Concerns have grown from the Egyptian revolutions about the country’s priceless antiquities. Despite Zahi Hawass’s assurances that many items have remained safe, it appears much has been damaged.
Egypt also has invaluable Jewish sites, like the synagogue at Alexandria, but these are not mentioned in the media as much. During all the chaos, what has happened to Jewish historical sites in Egypt?
According to Hawass, “Museums all over Egypt are safe, Sakkara, the Valley of the Kings, all the synagogues, all the Coptic monasteries….the Islamic monuments, and pharaonic and Greco-Roman [artifacts and sites] are completely safe.”
Why did he specify synagogues amongst Egypt’s cultural patrimony that remains safe from looters? I suspect that Hawass wants to placate his international audience, which includes American Jews, by assuring them that they have nothing to worry about.
As far as I know, no news outlet has reported extensively on the fates of individual synagogues. I have found only scattered reports about various sites. Apparently, some synagogues are being guarded and others are shuttered, but not much info is available. The Ben Ezra synagogue, original home of a cache of documents about life in the Middle Ages, provided scholars with a priceless fount of information about Jewish commerce in that time period. What is known about its fate during the chaotic Egyptian uprising? I don’t know.
As of late January, the synagogue of Eliyahu Hanavi reported that its employees were safe, but shops in the surrounding area have been looted. Another synagogue that was reported on was in the Egyptian town of Ghabes. There, a few weeks ago, a synagogue was set aflame and Torah scrolls were burned.
Why have we not been informed about what is happening to the Jewish cultural patrimony in Egypt? Are they so destroyed that news outlets just won’t tell us what happened? Can they not get close enough to figure it out? According to some, little synagogue damage has occurred in Alexandria or Cairo because “there remain only a handful of elderly Jews in Egypt’s second-largest city and virtually none in the capital.” Therefore, there doesn’t need to be coverage if nothing has happened, some might say. But I believe that the international Jewish community would like to know what has happened to these sites.

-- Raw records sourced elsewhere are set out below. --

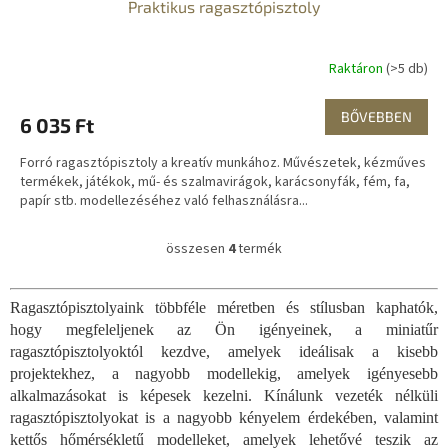
Praktikus ragasztópisztoly
Raktáron
(>5 db)
BŐVEBBEN
6 035 Ft
Forró ragasztópisztoly a kreatív munkához. Művészetek, kézműves
termékek, játékok, mű- és szalmavirágok, karácsonyfák, fém, fa,
papír stb. modellezéséhez való felhasználásra...
összesen
4
termék
L
i
s
Ragasztópisztolyaink többféle méretben és stílusban kaphatók,
t
hogy megfeleljenek az Ön igényeinek, a miniatűr
a
i
ragasztópisztolyoktól kezdve, amelyek ideálisak a kisebb
r
projektekhez, a nagyobb modellekig, amelyek igényesebb
á
alkalmazásokat is képesek kezelni. Kínálunk vezeték nélküli
n
ragasztópisztolyokat is a nagyobb kényelem érdekében, valamint
y
kettős hőmérsékletű modelleket, amelyek lehetővé teszik az
í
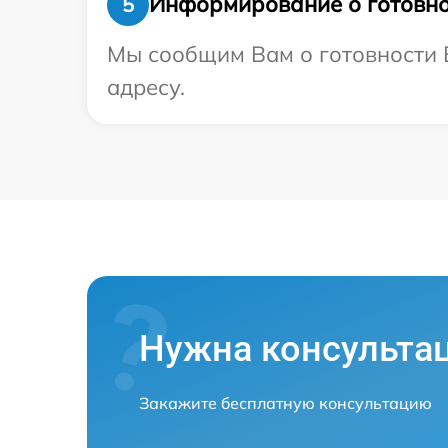
Информирование о готовно
5
Мы сообщим Вам о готовности В
адресу.
Нужна консульта
Закажите бесплатную консультацию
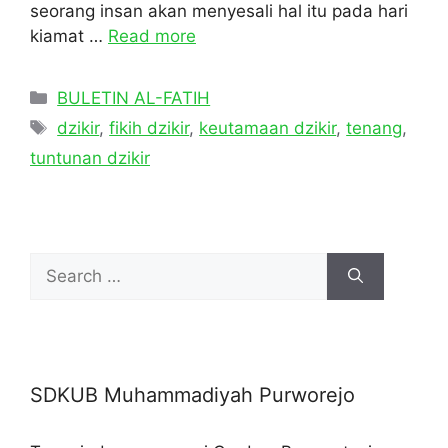
seorang insan akan menyesali hal itu pada hari
kiamat …
Read more
Categories
BULETIN AL-FATIH
Tags
dzikir
,
fikih dzikir
,
keutamaan dzikir
,
tenang
,
tuntunan dzikir
Search
for:
SDKUB Muhammadiyah Purworejo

If ancient Egyptian relics are the cultural patrimony of the Egyptian people, then are synagogues the heritage of all Jews or just Egyptian Jews? The claim of cultural ownership is one that could be endlessly debated. Whether or not people can lay claim to that heritage justly isn’t as important right now as their interest level, which should be high. If news sources can bother to report on every artifact missing from the Cairo Museum, they should at least give a roundup of Jewish synagogues in Egypt.
Who’s to say what’s more important—ancient Egyptian artifacts or synagogues? The interest level definitely varies, but both are significant to different groups of people. The news media should inform the people of the world just what’s going on with the synagogues of this embattled country.